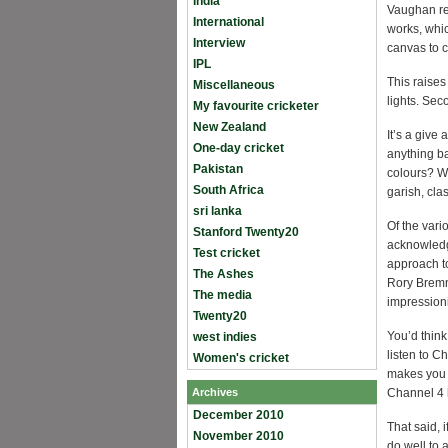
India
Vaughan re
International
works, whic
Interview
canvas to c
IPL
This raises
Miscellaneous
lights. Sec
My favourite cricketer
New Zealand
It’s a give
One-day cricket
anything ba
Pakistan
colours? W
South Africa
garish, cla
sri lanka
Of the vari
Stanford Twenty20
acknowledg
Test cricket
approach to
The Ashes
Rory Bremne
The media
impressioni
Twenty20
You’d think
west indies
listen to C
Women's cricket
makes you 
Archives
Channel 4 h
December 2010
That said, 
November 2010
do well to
--
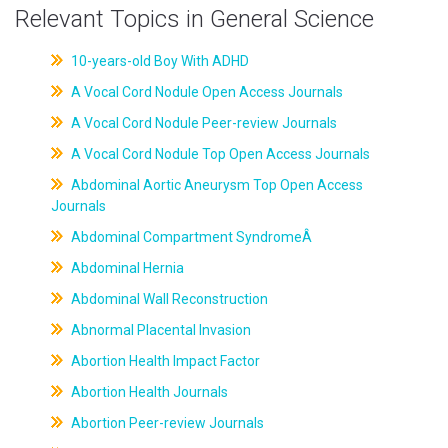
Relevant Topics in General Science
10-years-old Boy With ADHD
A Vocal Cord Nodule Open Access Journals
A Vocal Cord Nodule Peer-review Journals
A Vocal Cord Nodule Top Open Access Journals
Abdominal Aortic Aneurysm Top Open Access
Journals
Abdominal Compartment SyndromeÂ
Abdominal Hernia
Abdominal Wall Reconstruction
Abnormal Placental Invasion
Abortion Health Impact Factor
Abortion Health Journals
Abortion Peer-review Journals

▶ _Activity_
Could you transcribe the entries above word for word, from the line with "Abdominal Compartment SyndromeÂ" down to the line with "Abortion Peer-review Journals", keeping both?

▶ _Your solution_
Abdominal Compartment SyndromeÂ
Abdominal Hernia
Abdominal Wall Reconstruction
Abnormal Placental Invasion
Abortion Health Impact Factor
Abortion Health Journals
Abortion Peer-review Journals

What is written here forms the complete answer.